Development and implementation of integrated biomass supply analysis and logistics model (IBSAL)

doi:10.1016/j.biombioe.2006.04.004

Biomass and Bioenergy

Volume 30, Issue 10, October 2006, Pages 838-847

https://doi.org/10.1016/j.biombioe.2006.04.004 Get rights and content

Abstract

This paper describes the framework development of a dynamic integrated biomass supply analysis and logistics model (IBSAL) to simulate the collection, storage, and transport operations for supplying agricultural biomass to a biorefinery. The model consists of time dependent events representing the working rate of equipment and queues representing the capacity of storage structures. The discrete event and queues are inter-connected to represent the entire network of material flow from field to a biorefinery. Weather conditions including rain and snow influence the moisture content and the dry matter loss of biomass through the supply chain and are included in the model. The model is developed using an object oriented high level simulation language EXTEND™. A case of corn stover collection and transport scenario using baling system is described.

Introduction

Recent advances in computational tools have made it possible to build mathematical models for analysis and optimization of complex supply systems. These tools are applied successfully to manufacturing, transportation, and supply chain management of many goods and services. This paper describes the implementation of these tools for simulation of supply and transportation of agricultural biomass. The agricultural biomass supply logistic consists of multiple harvesting, storage, pre-processing, and transport operations. The entire network operates in space and time coordinates. Agricultural biomass supply logistics are characterized by a wide areal distribution of biomass; time and weather-sensitive crop maturity; variable moisture content; low bulk density of biomass material and a short time window for collection with competition from concurrent harvest operations. An optimized collection, storage and transport network can ensure timely supply of biomass with minimum cost.

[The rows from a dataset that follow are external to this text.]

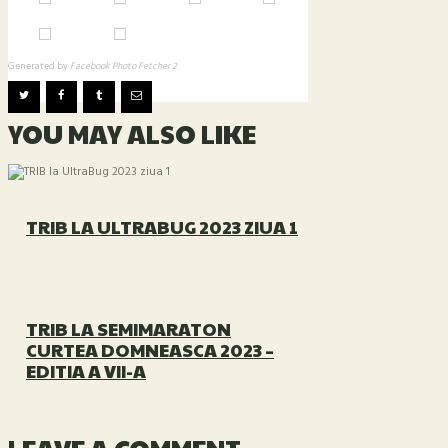
Generated by
Facebook Photo Fetcher 2
YOU MAY ALSO LIKE
TRIB LA ULTRABUG 2023 ZIUA 1
TRIB LA SEMIMARATON
CURTEA DOMNEASCA 2023 –
EDITIA A VII-A
LEAVE A COMMENT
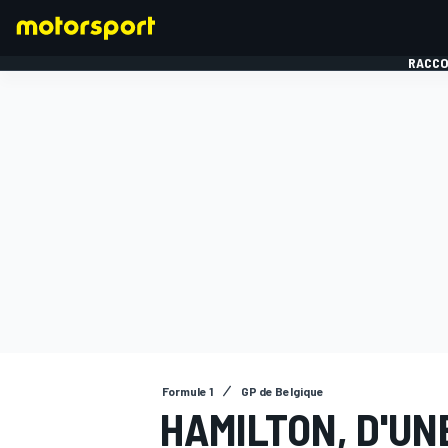
RACCO
FORMULE 1
Formule 1
GP de Belgique
HAMILTON, D'UN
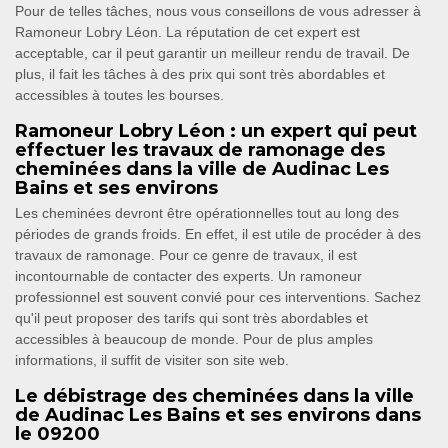
Pour de telles tâches, nous vous conseillons de vous adresser à
Ramoneur Lobry Léon. La réputation de cet expert est
acceptable, car il peut garantir un meilleur rendu de travail. De
plus, il fait les tâches à des prix qui sont très abordables et
accessibles à toutes les bourses.
Ramoneur Lobry Léon : un expert qui peut
effectuer les travaux de ramonage des
cheminées dans la ville de Audinac Les
Bains et ses environs
Les cheminées devront être opérationnelles tout au long des
périodes de grands froids. En effet, il est utile de procéder à des
travaux de ramonage. Pour ce genre de travaux, il est
incontournable de contacter des experts. Un ramoneur
professionnel est souvent convié pour ces interventions. Sachez
qu'il peut proposer des tarifs qui sont très abordables et
accessibles à beaucoup de monde. Pour de plus amples
informations, il suffit de visiter son site web.
Le débistrage des cheminées dans la ville
de Audinac Les Bains et ses environs dans
le 09200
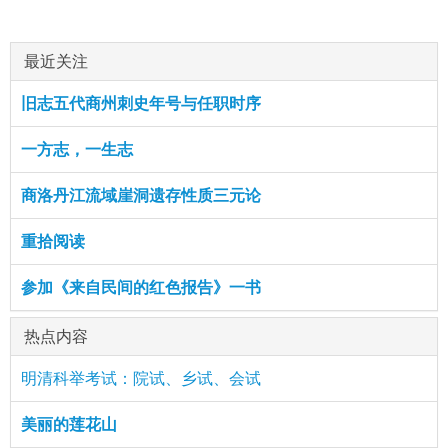
最近关注
旧志五代商州刺史年号与任职时序
一方志，一生志
商洛丹江流域崖洞遗存性质三元论
重拾阅读
参加《来自民间的红色报告》一书
热点内容
明清科举考试：院试、乡试、会试
美丽的莲花山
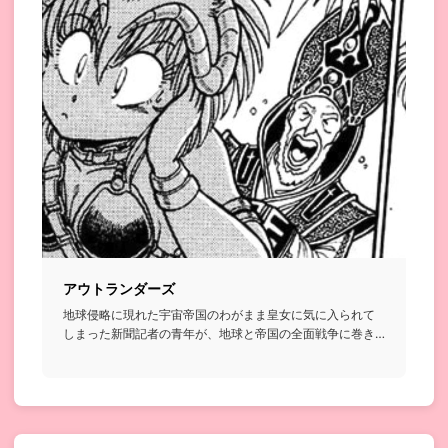
アウトランダーズ
地球侵略に現れた宇宙帝国のわがまま皇女に気に入られて
しまった新聞記者の青年が、地球と帝国の全面戦争に巻き
込まれていくSF...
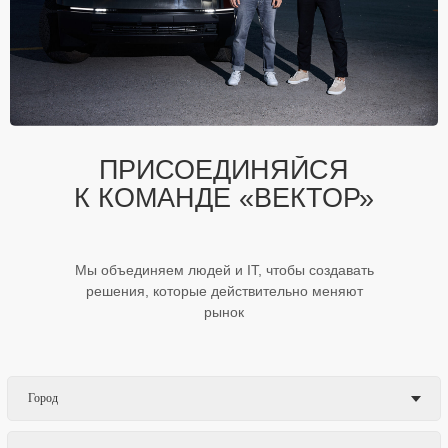
ПРИСОЕДИНЯЙСЯ
К КОМАНДЕ «ВЕКТОР»
Мы объединяем людей и IT, чтобы создавать
решения, которые действительно меняют
рынок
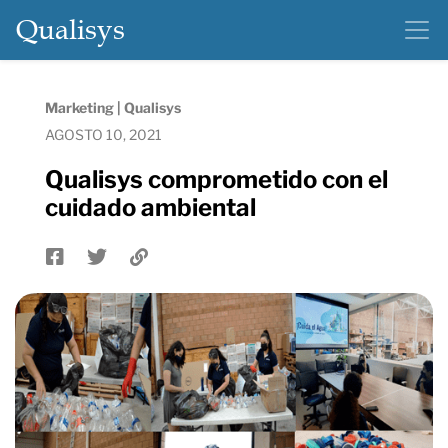
Qualisys
Marketing | Qualisys
AGOSTO 10, 2021
Qualisys comprometido con el
cuidado ambiental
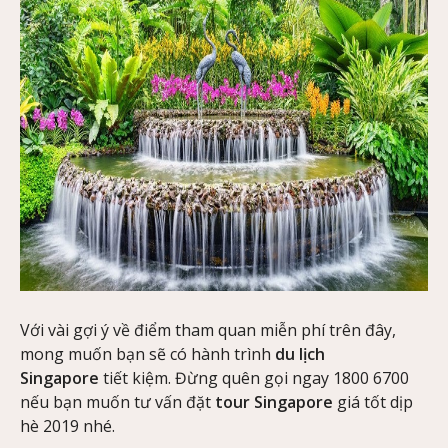
Với vài gợi ý về điểm tham quan miễn phí trên đây,
mong muốn bạn sẽ có hành trình
du lịch
Singapore
tiết kiệm. Đừng quên gọi ngay 1800 6700
nếu bạn muốn tư vấn đặt
tour Singapore
giá tốt dịp
hè 2019 nhé.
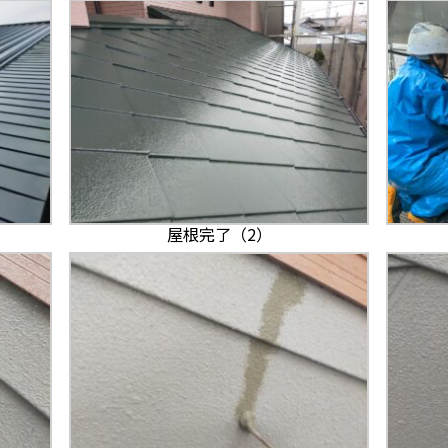
屋根完了（2）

Tatsiopoulos and Tolis [1] evaluated the supply of cotton gin waste to small decentralized combined heat and power plants in Greece. Hansen et al. [2] developed a simulation model of sugar cane harvest and mill delivery in South Africa. Nilsson [3] described in detail the development of a simulation model (SHAM—Straw Handling Model) for baling and transporting wheat straw to district heating plants in Sweden. The simulation demonstrated the utility of systems analysis in predicting the amount and cost of biomass supply in optimum resource allocation to minimize bottlenecks. Nilsson's published model did not include bulk handling of biomass [4], [5]. Mantovani and Gibson [6] modelled a collection system for corn stover, hay, and wood residues for ethanol production using the GASP IV simulation program. They considered historical weather data and farmers’ changing attitude towards harvesting biomass. They highlighted the impact of weather variations and late harvest on biomass availability and equipment cost. Arinze et al. [7] and Sokhansanj et al. [8] modelled the changes in quality of potash fertilizer and alfalfa cubes, respectively, during storage and transport. The models considered weather data on timeliness of transport operations for these products but did not consider the entire supply chain.

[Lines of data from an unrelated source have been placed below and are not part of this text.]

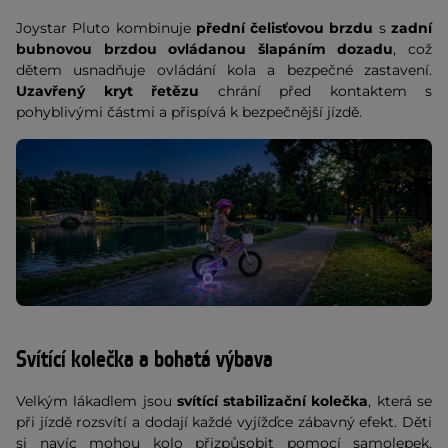
Joystar Pluto kombinuje
přední čelisťovou brzdu
s
zadní
bubnovou brzdou ovládanou šlapáním dozadu
, což
dětem usnadňuje ovládání kola a bezpečné zastavení.
Uzavřený kryt řetězu
chrání před kontaktem s
pohyblivými částmi a přispívá k bezpečnější jízdě.
Svítící kolečka a bohatá výbava
Velkým lákadlem jsou
svítící stabilizační kolečka
, která se
při jízdě rozsvítí a dodají každé vyjížďce zábavný efekt. Děti
si navíc mohou kolo přizpůsobit pomocí samolepek.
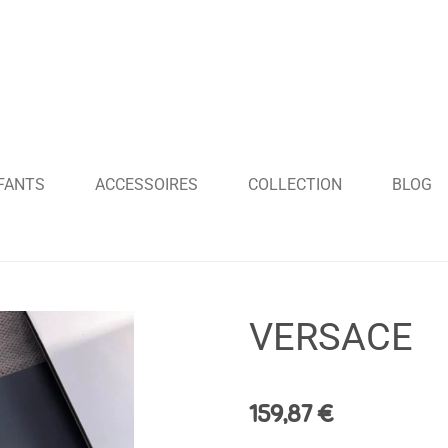
FANTS
ACCESSOIRES
COLLECTION
BLOG
VERSACE
159,87 €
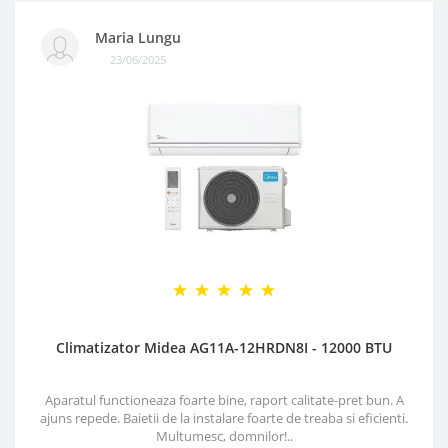
Maria Lungu
23/06/2025
Climatizator Midea AG11A-12HRDN8I - 12000 BTU
Aparatul functioneaza foarte bine, raport calitate-pret bun. A
ajuns repede. Baietii de la instalare foarte de treaba si eficienti.
Multumesc, domnilor!..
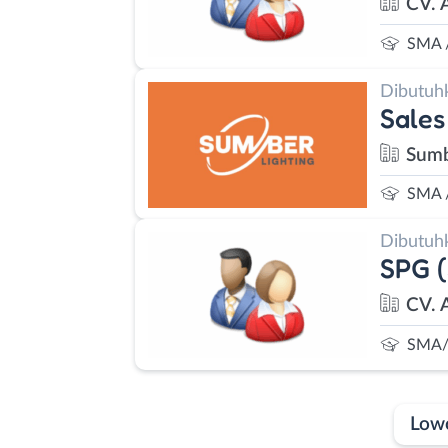
CV. 
SMA 
Dibutuh
Sales
Sumb
SMA 
Dibutuh
SPG (
CV. 
SMA/
Low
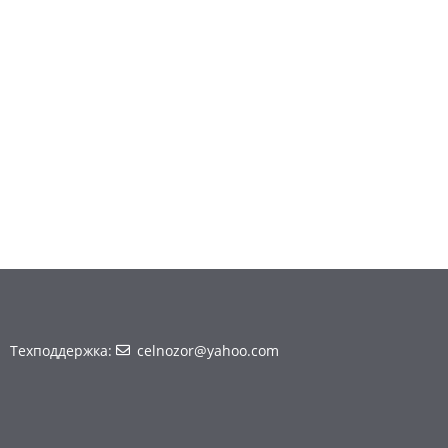
Техподдержка:
celnozor@yahoo.com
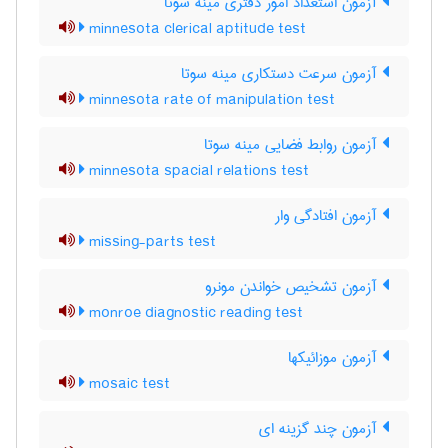
آزمون استعداد امور دفتری مینه سوتا
minnesota clerical aptitude test
آزمون سرعت دستکاری مینه سوتا
minnesota rate of manipulation test
آزمون روابط فضایی مینه سوتا
minnesota spacial relations test
آزمون افتادگی وار
missing-parts test
آزمون تشخیص خواندن مونرو
monroe diagnostic reading test
آزمون موزائیکها
mosaic test
آزمون چند گزینه ای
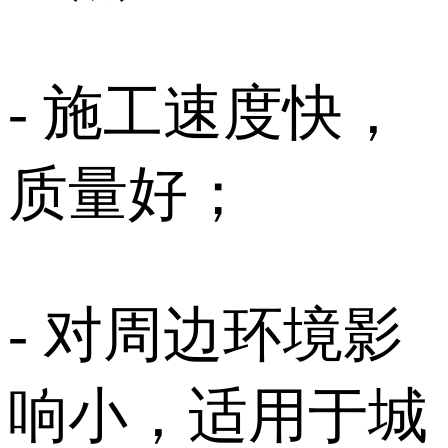
- 施工速度快，
质量好；
- 对周边环境影
响小，适用于城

Biomass Technology Group (BTG) [9] recommended a system analysis approach for reducing the costs, energy flow, and emissions of biomass operations. Berruto and Maier [10] and Berruto et al. [11] used a discrete simulation model to investigate how queue management could help to improve the performance of a country elevator receiving multiple grain streams with a single unloading pit. Humphrey and Chu [12] analysed the procurement and processing of corn in a wet milling operation using the simulation language GASP IV. Benock et al. [13] developed a GASP IV-based simulation model to analyse harvesting, on-farm transportation, and drying of corn. The model predictions agreed well with observations. Nilsson [4] and Hansen et al. [2] used the modelling language SIMAN. Rotz et al. [14] developed the dairy forage system model (DAFOSYM) based on the FORTRAN and BASIC languages.

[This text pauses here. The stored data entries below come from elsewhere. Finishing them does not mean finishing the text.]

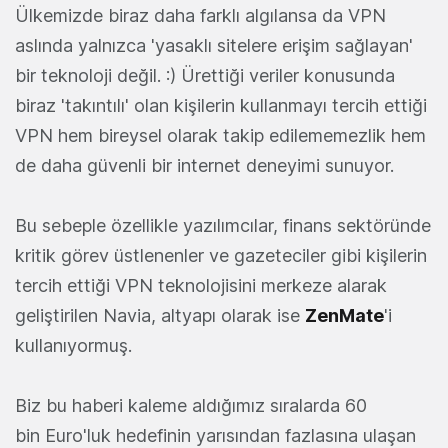
Ülkemizde biraz daha farklı algılansa da VPN
aslında yalnızca 'yasaklı sitelere erişim sağlayan'
bir teknoloji değil. :) Ürettiği veriler konusunda
biraz 'takıntılı' olan kişilerin kullanmayı tercih ettiği
VPN hem bireysel olarak takip edilememezlik hem
de daha güvenli bir internet deneyimi sunuyor.
Bu sebeple özellikle yazılımcılar, finans sektöründe
kritik görev üstlenenler ve gazeteciler gibi kişilerin
tercih ettiği VPN teknolojisini merkeze alarak
geliştirilen Navia, altyapı olarak ise
ZenMate
'i
kullanıyormuş.
Biz bu haberi kaleme aldığımız sıralarda 60
bin Euro'luk hedefinin yarısından fazlasına ulaşan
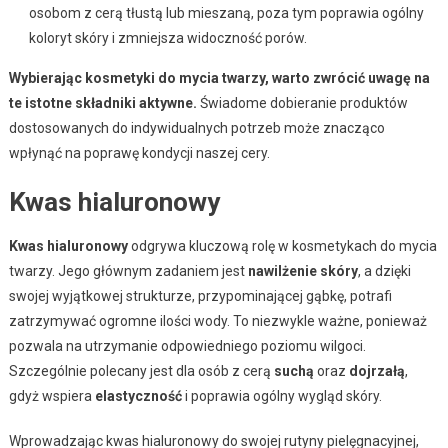
osobom z cerą tłustą lub mieszaną, poza tym poprawia ogólny
koloryt skóry i zmniejsza widoczność porów.
Wybierając kosmetyki do mycia twarzy, warto zwrócić uwagę na
te istotne składniki aktywne.
Świadome dobieranie produktów
dostosowanych do indywidualnych potrzeb może znacząco
wpłynąć na poprawę kondycji naszej cery.
Kwas hialuronowy
Kwas hialuronowy
odgrywa kluczową rolę w kosmetykach do mycia
twarzy. Jego głównym zadaniem jest
nawilżenie skóry
, a dzięki
swojej wyjątkowej strukturze, przypominającej gąbkę, potrafi
zatrzymywać ogromne ilości wody. To niezwykle ważne, ponieważ
pozwala na utrzymanie odpowiedniego poziomu wilgoci.
Szczególnie polecany jest dla osób z cerą
suchą
oraz
dojrzałą
,
gdyż wspiera
elastyczność
i poprawia ogólny wygląd skóry.
Wprowadzając kwas hialuronowy do swojej rutyny pielęgnacyjnej,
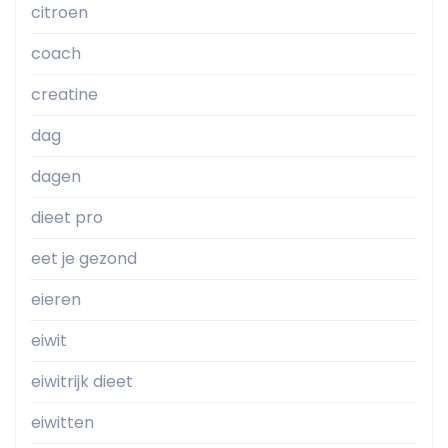
citroen
coach
creatine
dag
dagen
dieet pro
eet je gezond
eieren
eiwit
eiwitrijk dieet
eiwitten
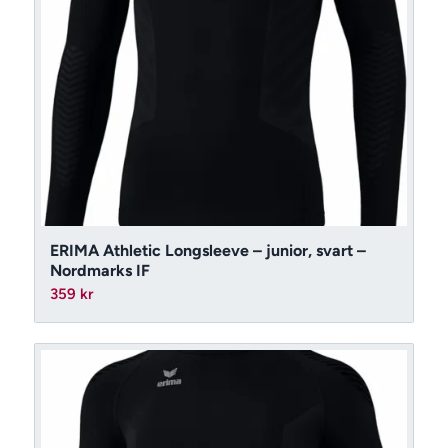
ERIMA Athletic Longsleeve – junior, svart –
Nordmarks IF
359
kr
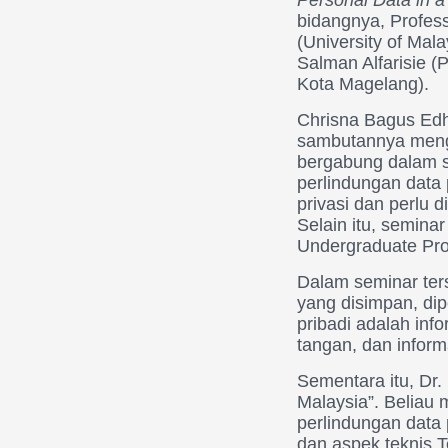
bidangnya, Profess
(University of Mal
Salman Alfarisie 
Kota Magelang).
Chrisna Bagus Edh
sambutannya mengu
bergabung dalam s
perlindungan data p
privasi dan perlu 
Selain itu, semina
Undergraduate Pro
Dalam seminar ters
yang disimpan, dip
pribadi adalah info
tangan, dan inform
Sementara itu, Dr.
Malaysia”. Beliau
perlindungan data 
dan aspek teknis T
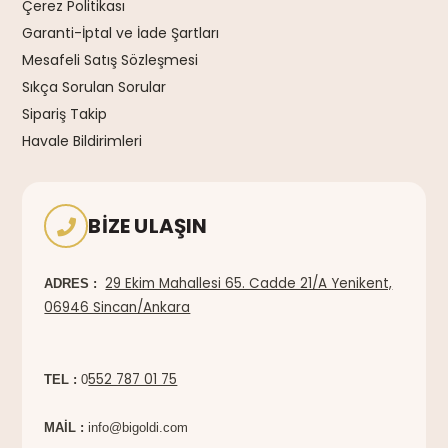
Çerez Politikası
Garanti-İptal ve İade Şartları
Mesafeli Satış Sözleşmesi
Sıkça Sorulan Sorular
Sipariş Takip
Havale Bildirimleri
BIZE ULAŞIN
29 Ekim Mahallesi 65. Cadde 21/A Yenikent,
ADRES :
06946 Sincan/Ankara
552 787 01 75
TEL :
0
MAİL :
info@bigoldi.com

The overall goal of this paper is to simulate the flow of biomass from field to a biorefinery. The specific objectives of this paper are:

•
Develop a framework for a dynamic Integrated Biomass Supply, Analysis and Logistics model (IBSAL).
•
Model climatic and operational constraints that have significant influence on the availability of biomass to a biorefinery.
•
Develop a model to quantify resource allocations (such as labour, equipment and structure) for biomass supply and transport operations, and calculate biomass delivered cost ($ Mg⁻¹). Note that biomass delivered cost in this study do not include any payment to the farmer or farming cost.
•
Show the operation of the model with a case study of corn stover supply to a biorefinery.

Section snippets

Overview

The IBSAL model is a simulation of a biomass supply chain. It consists of a network of operational modules and connectors threading the modules into a complete supply chain. Each module represents a process or an event. For example, grain combining, swathing, baling, loading a truck, truck travel, stacking, grinding, sizing, storing, each process is a module. Modules may also be processes such as drying, wetting, and chemical reactions such as breakdown of carbohydrates. Costing and energy

Implementation

Fig. 5 shows the flow of biomass through the collection network. The discrete item in our simulation is 10 ha. Attributes of the discrete item (land) are moisture content, yield, minimum and maximum distance from a stacking (or storage) location. As an item enters the network, the corresponding weather data is also read in. The item becomes an accumulator of costs as the item passes through each station (also known as activity-based costing [31]). For example, an item that is worked on by

Conclusions

The objective of the present work was to develop a dynamic simulation program for collection and transportation of large quantities of biomass and to predict the delivered costs ($ Mg⁻¹). We compiled weather and yield data from published sources. We also developed equations representing the working rate of field machinery and transport equipment. We calculated fixed and variable costs to represent labour, equipment, and structures. A commercially available simulation package EXTEND™ was used to

Acknowledgements

This project is made possible with the financial and program support from Office of Biomass Programs, US Department of Energy and funds from Natural Sciences and Engineering Research Council of Canada.

References (32)

I.P. Tatsiopoulos et al.
Economic aspects of the cotton-stalk biomass logistics and comparison of supply chain methods
Biomass and Bioenergy
(2003)
D. Nilsson
Dynamic simulation of straw harvesting systems: influence of climatic, geographical factors on performance and costs
Journal of Agricultural Engineering Research
(2000)
D. Nilsson et al.
Influence of various machinery combinations, fuel proportions and storage capacities on costs for co handling of straw and reed canary grass to district heating plants
Biomass and Bioenergy
(2001)
C.A. Rotz et al.
DAFOSYM: a dairy forage system model for evaluating alternatives in forage conservation
Journal of Dairy Science
(1989)
L.O. Pordesimo et al.
Distribution of aboveground biomass in corn stover
Biomass Bioenergy
(2004)
A.C. Hansen et al.
Simulation modelling of sugarcane harvest-to-mill delivery systems
Transactions of the ASAE
(2002)
Nilsson D. Analysis and simulation of systems for delivery of fuel straw to district heating plants. Doctoral thesis....
B. Mantovani et al.
Simulation model for analysis of harvesting and transport costs for biomass based on geography, density and plant location
Energy in World Agriculture
(1992)
E.A. Arinze et al.
Effects of material and environmental conditions on caking and breakage of potash fertilizer products during storage, shipment and handling
The International Journal of Storing, Handling, and Processing Powder
(2001)
S. Sokhansanj et al.
Heat and moisture transfer and quality changes in containerized alfalfa cubes during transport
Transactions of the ASAE
(2003)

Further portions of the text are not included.